-- Assignment --
Look through the lines below and extract each one that contains "button".

[[ Data listing open ]]

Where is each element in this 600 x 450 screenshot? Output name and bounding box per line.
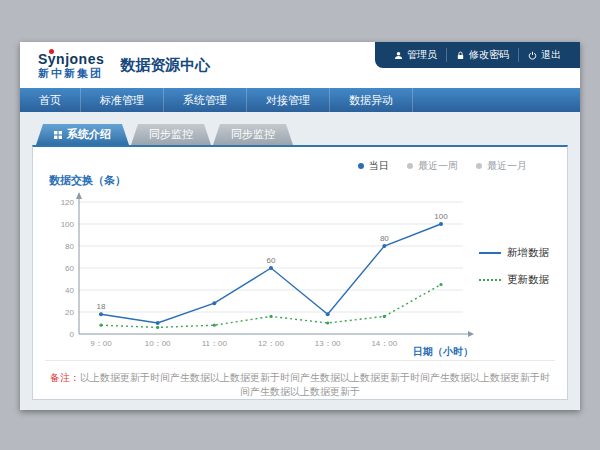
svg-text:12：00: 12：00 [258,339,284,348]
dotted-line-sample-icon [479,279,501,281]
svg-text:20: 20 [65,308,74,317]
svg-text:100: 100 [434,212,448,221]
tab-system-intro[interactable]: 系统介绍 [36,124,129,145]
filter-label: 当日 [369,159,389,173]
nav-item-interface-mgmt[interactable]: 对接管理 [247,88,330,112]
app-window: Synjones 新中新集团 数据资源中心 管理员 修改密码 退出 [20,42,580,410]
svg-text:80: 80 [65,242,74,251]
tab-sync-monitor-2[interactable]: 同步监控 [213,124,293,145]
logo-red-dot-icon [49,49,54,54]
svg-text:13：00: 13：00 [315,339,341,348]
svg-text:11：00: 11：00 [202,339,228,348]
filter-label: 最近一周 [418,159,458,173]
solid-line-sample-icon [479,252,501,254]
power-icon [528,51,537,60]
page-title: 数据资源中心 [120,56,210,75]
tab-sync-monitor-1[interactable]: 同步监控 [131,124,211,145]
tab-label: 同步监控 [149,127,193,142]
svg-text:18: 18 [97,302,106,311]
chart-row: 0204060801001209：0010：0011：0012：0013：001… [45,188,555,360]
svg-text:120: 120 [61,198,75,207]
filter-dot-icon [358,163,364,169]
svg-text:100: 100 [61,220,75,229]
change-password-label: 修改密码 [469,48,509,62]
svg-text:60: 60 [267,256,276,265]
logout-button[interactable]: 退出 [518,48,570,62]
filter-last-month[interactable]: 最近一月 [476,159,527,173]
desktop-background: Synjones 新中新集团 数据资源中心 管理员 修改密码 退出 [0,0,600,450]
filter-today[interactable]: 当日 [358,159,389,173]
tab-bar: 系统介绍 同步监控 同步监控 [32,124,568,145]
svg-text:9：00: 9：00 [90,339,112,348]
footnote-text: 以上数据更新于时间产生数据以上数据更新于时间产生数据以上数据更新于时间产生数据以… [80,372,550,397]
admin-label: 管理员 [407,48,437,62]
line-chart: 0204060801001209：0010：0011：0012：0013：001… [45,188,477,360]
svg-text:14：00: 14：00 [371,339,397,348]
tab-label: 同步监控 [231,127,275,142]
brand-name: Synjones [38,52,104,66]
footnote: 备注：以上数据更新于时间产生数据以上数据更新于时间产生数据以上数据更新于时间产生… [45,360,555,401]
series-label: 更新数据 [507,273,549,287]
app-header: Synjones 新中新集团 数据资源中心 管理员 修改密码 退出 [20,42,580,88]
content-area: 系统介绍 同步监控 同步监控 当日 最近一周 [20,112,580,410]
tab-label: 系统介绍 [67,127,111,142]
y-axis-title: 数据交换（条） [49,173,555,188]
series-legend-updated-data[interactable]: 更新数据 [479,273,549,287]
series-legend-new-data[interactable]: 新增数据 [479,246,549,260]
change-password-button[interactable]: 修改密码 [446,48,518,62]
series-label: 新增数据 [507,246,549,260]
user-bar: 管理员 修改密码 退出 [375,42,580,68]
svg-text:40: 40 [65,286,74,295]
svg-text:日期（小时）: 日期（小时） [413,346,473,357]
time-filter-group: 当日 最近一周 最近一月 [45,155,555,173]
admin-button[interactable]: 管理员 [385,48,446,62]
company-logo: Synjones 新中新集团 [38,52,104,79]
company-name: 新中新集团 [38,68,104,79]
nav-item-standard-mgmt[interactable]: 标准管理 [81,88,164,112]
nav-item-data-change[interactable]: 数据异动 [330,88,413,112]
nav-item-system-mgmt[interactable]: 系统管理 [164,88,247,112]
main-nav: 首页 标准管理 系统管理 对接管理 数据异动 [20,88,580,112]
filter-last-week[interactable]: 最近一周 [407,159,458,173]
svg-text:10：00: 10：00 [145,339,171,348]
chart-panel: 当日 最近一周 最近一月 数据交换（条） 0204060801001209：00… [32,145,568,400]
nav-item-home[interactable]: 首页 [20,88,81,112]
person-icon [394,51,403,60]
footnote-prefix: 备注： [50,372,80,383]
svg-text:80: 80 [380,234,389,243]
logout-label: 退出 [541,48,561,62]
grid-icon [54,131,62,139]
filter-dot-icon [407,163,413,169]
series-legend: 新增数据 更新数据 [479,246,549,287]
svg-text:0: 0 [70,330,75,339]
lock-icon [456,51,465,60]
svg-text:60: 60 [65,264,74,273]
filter-label: 最近一月 [487,159,527,173]
filter-dot-icon [476,163,482,169]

[[ Data listing closed ]]

-- Task answer --
logout-button[interactable]: 退出 [518,48,570,62]
change-password-button[interactable]: 修改密码 [446,48,518,62]
admin-button[interactable]: 管理员 [385,48,446,62]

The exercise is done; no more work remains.